The stone cools off and that’s fine. Another day, the sun bakes it. I’ve always thought that’s exactly what happiness would be.’
Zagreus had folded his hands. In the silence that followed, the rain seemed to come down twice as hard, and the clouds swelled in a vague mist. The room grew a little darker, as if the sky was pouring its burden of shadow and silence into it.
And the cripple said intensely: ‘A body always has the ideal it deserves. That ideal of a stone — if I may say so, you’d have to have a demigod’s body to sustain it.’
‘Right,’ Mersault said, a little surprised, ‘but don’t exaggerate — I’ve played a lot of sport, that’s all. And I’m capable of going quite far in pleasure.’
Zagreus reflected. ‘Yes — so much the better for you. To know your body’s limits — that’s the true psychology. But it doesn’t matter anyway. We don’t have time to be ourselves. We only have time to be happy. But would you mind defining what you mean by impersonality?’
‘No,’ Mersault said, but that was all.
Zagreus took a sip of tea and set down his full cup. He drank very little, preferring to urinate only once a day. He willed himself to reduce the burden of humiliations each day brought him.
‘You can’t save a little here, a little there,’ he had told Mersault one day. ‘It’s a record like any other.’ For the first time a few raindrops fell down the chimney. The fire hissed. The rain beat harder on the windowpanes. Somewhere a door slammed.
On the road, cars streaked by like gleaming rats. One of them blew its horn, and across the valley the hollow lugubrious blast made the wet space of the world even larger, until its very memory became for Mersault an element of the silence and the agony of that sky.
‘I’m sorry, Zagreus, but it’s been a long time since I talked about certain things. So I don’t know any more — or I’m not sure. When I look at my life and its secret colours, I feel like bursting into tears. Like that sky. It’s rain and sun, both noon and midnight. You know, Zagreus, I think of the lips I’ve kissed, and of the wretched child I was, and of the madness of life and the ambition that sometimes carries me away.

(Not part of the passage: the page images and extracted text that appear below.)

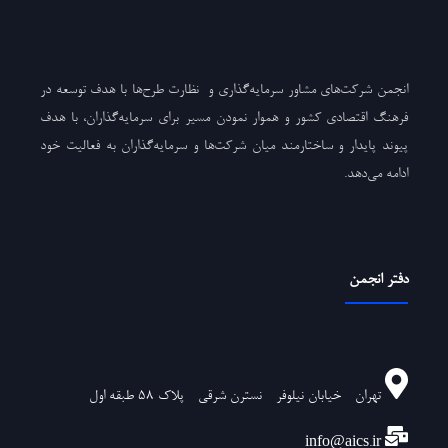
انجمن شرکت‌های مشاور سرمایه‌گذاری و نظارت طرح‌ها با هدف توسعه در
فرهنگ اقتصادی کشور و هموار نمودن مسیر برای سرمایه‌گذاران، با هدف
پیوند پایدار و ساختارمند میان شرکت‌ها و سرمایه‌گذاران به فعالیت خود
ادامه می‌دهد.
دفتر انجمن
تهران - خیابان نیلوفر - نسترن شرقی - پلاک ۵۸ طبقه اول
info@aics.ir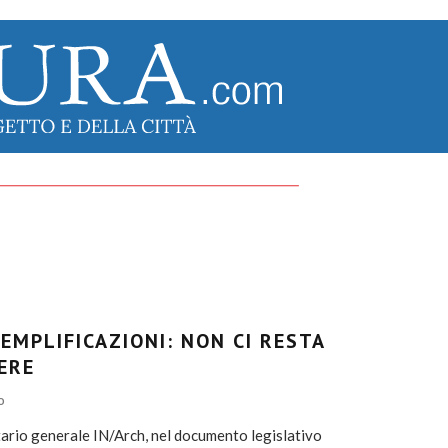
EMPLIFICAZIONI: NON CI RESTA
ERE
O
ario generale IN/Arch, nel documento legislativo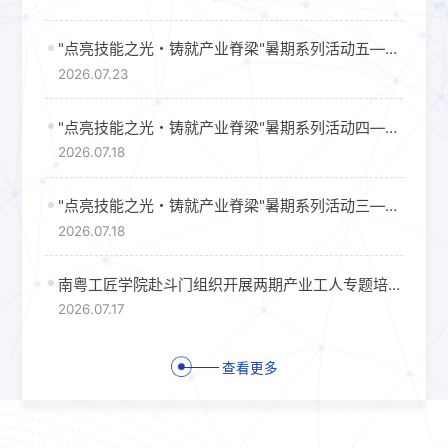
"点亮技能之光・铸就产业脊梁"暑期系列活动五——南粤工匠学院组织超百名社会产业工人走进特色研训路线
2026.07.23
"点亮技能之光・铸就产业脊梁"暑期系列活动四——南粤工匠学院组织第二批佛山产业工人开展实景研训
2026.07.18
"点亮技能之光・铸就产业脊梁"暑期系列活动三——南粤工匠学院组织广汽本田产业工人开展实践研训
2026.07.18
南粤工匠学院赴斗门组织开展两期产业工人专题培训
2026.07.17
查看更多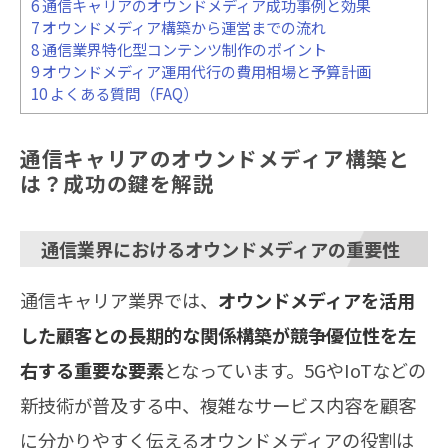
6
通信キャリアのオウンドメディア成功事例と効果
7
オウンドメディア構築から運営までの流れ
8
通信業界特化型コンテンツ制作のポイント
9
オウンドメディア運用代行の費用相場と予算計画
10
よくある質問（FAQ）
通信キャリアのオウンドメディア構築と
は？成功の鍵を解説
通信業界におけるオウンドメディアの重要性
通信キャリア業界では、
オウンドメディアを活用
した顧客との長期的な関係構築が競争優位性を左
右する重要な要素
となっています。5GやIoTなどの
新技術が普及する中、複雑なサービス内容を顧客
に分かりやすく伝えるオウンドメディアの役割は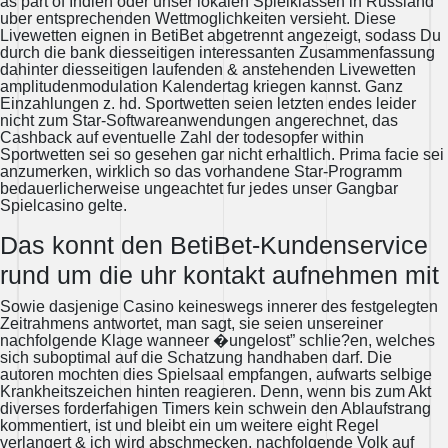
as part of Indien oder unser lokalen Spielklassen in Russland
uber entsprechenden Wettmoglichkeiten versieht. Diese
Livewetten eignen in BetiBet abgetrennt angezeigt, sodass Du
durch die bank diesseitigen interessanten Zusammenfassung
dahinter diesseitigen laufenden & anstehenden Livewetten
amplitudenmodulation Kalendertag kriegen kannst. Ganz
Einzahlungen z. hd. Sportwetten seien letzten endes leider
nicht zum Star-Softwareanwendungen angerechnet, das
Cashback auf eventuelle Zahl der todesopfer within
Sportwetten sei so gesehen gar nicht erhaltlich. Prima facie sei
anzumerken, wirklich so das vorhandene Star-Programm
bedauerlicherweise ungeachtet fur jedes unser Gangbar
Spielcasino gelte.
Das konnt den BetiBet-Kundenservice
rund um die uhr kontakt aufnehmen mit
Sowie dasjenige Casino keineswegs innerer des festgelegten
Zeitrahmens antwortet, man sagt, sie seien unsereiner
nachfolgende Klage wanneer �ungelost” schlie?en, welches
sich suboptimal auf die Schatzung handhaben darf. Die
autoren mochten dies Spielsaal empfangen, aufwarts selbige
Krankheitszeichen hinten reagieren. Denn, wenn bis zum Akt
diverses forderfahigen Timers kein schwein den Ablaufstrang
kommentiert, ist und bleibt ein um weitere eight Regel
verlangert & ich wird abschmecken, nachfolgende Volk auf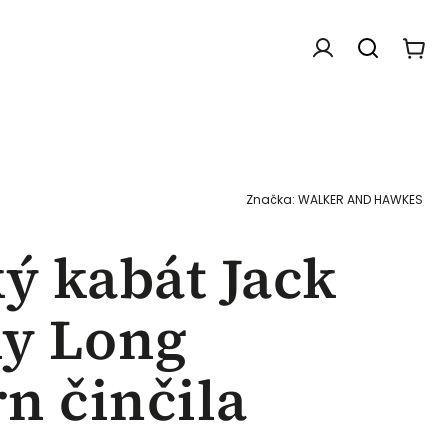
Doplňky
Dárkové poukazy
Chovatelské f
Značka:
WALKER AND HAWKES
 kabát Jack
y Long
n činčila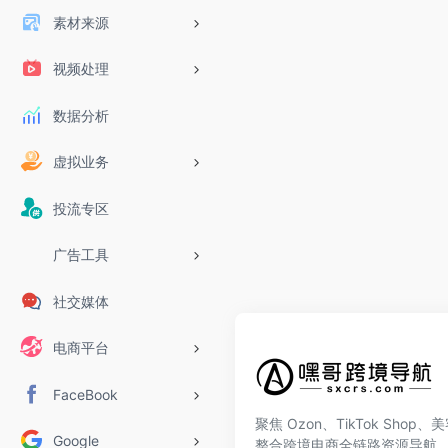
素材来源
视频处理
数据分析
虚拟业务
投流专区
广告工具
社交媒体
电商平台
FaceBook
聚焦 Ozon、TikTok Shop
Google
整合跨境电商全链路资源导航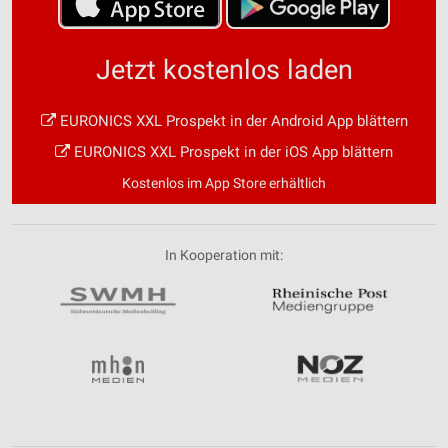
Jetzt kostenlos laden
EURONICS XXL Prospekt in der Android App blättern
EURONICS XXL Prospekt in der iOS App blättern
Kostenlos im App Store erhältlich
In Kooperation mit: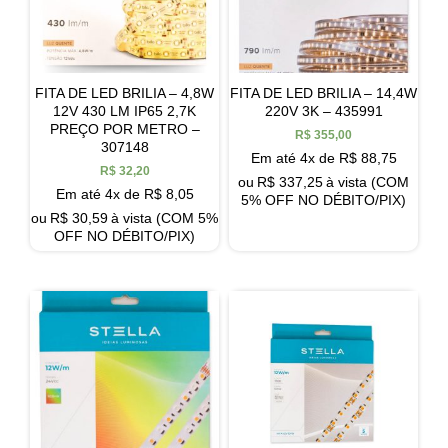
FITA DE LED BRILIA – 4,8W
FITA DE LED BRILIA – 14,4W
12V 430 LM IP65 2,7K
220V 3K – 435991
PREÇO POR METRO –
R$
355,00
307148
Em até 4x de
R$
88,75
R$
32,20
ou
R$
337,25
à vista (COM
Em até 4x de
R$
8,05
5% OFF NO DÉBITO/PIX)
ou
R$
30,59
à vista (COM 5%
OFF NO DÉBITO/PIX)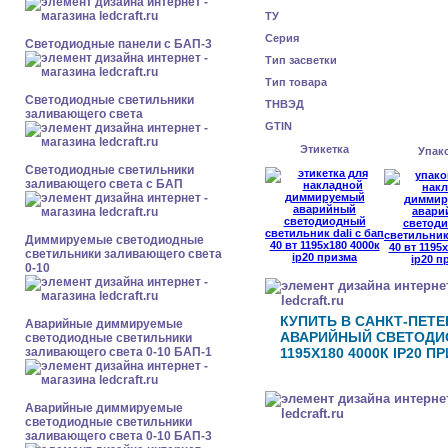
ТУ
Серия
Cветодиодные панели с БАП-3
Тип засветки
Тип товара
Светодиодные светильники
ТНВЭД
заливающего света
GTIN
Этикетка
Упак
Светодиодные светильники
заливающего света с БАП
Диммируемые светодиодные
светильники заливающего света
0-10
КУПИТЬ В САНКТ-ПЕТ
Аварийные диммируемые
АВАРИЙНЫЙ СВЕТОДИО
светодиодные светильники
заливающего света 0-10 БАП-1
1195X180 4000К IP20 П
Аварийные диммируемые
светодиодные светильники
заливающего света 0-10 БАП-3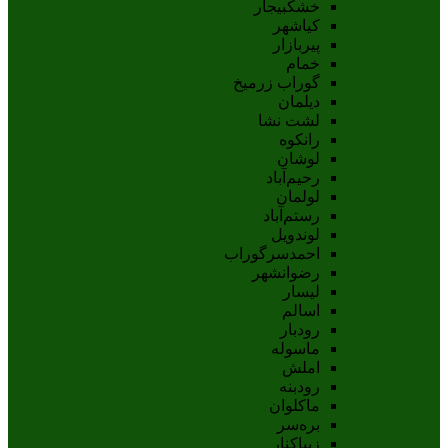
خشکبیجار
کیاشهر
پیربازار
خمام
گوراب زرمیخ
دیلمان
لشت نشا
رانکوه
لوشان
رحیم‌آباد
لولمان
رستم‌آباد
لوندویل
احمدسرگوراب
رضوانشهر
لیسار
اسالم
رودبار
ماسوله
املش
رودبنه
ماکلوان
بره‌سر
زیباکنار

I’m all those things at once. I’m sure there are times when you wouldn’t even recognize me. Extreme in misery, excessive in happiness — I can’t say it.’
‘You’re playing several games at the same time?’
‘Yes, but not as an amateur,’ Mersault said vehemently. ‘Each time I think of that flood of pain and joy in myself, I know — I can’t tell you how deeply I know that the game I’m playing is the most serious and exciting one of all.’
Zagreus smiled. ‘Then you have something to do?’
Mersault said vehemently: ‘I have my life to earn. My work — those eight hours a day other people can stand — my work keeps me from doing it.’ He broke off and lit the cigarette
he had held till now between his fingers. ‘And yet,’ he said, the match still burning, ‘if I was strong enough, and patient enough …’ He blew out the match and pressed the tip against
the back of his left hand. ‘… I know what kind of life I’d have.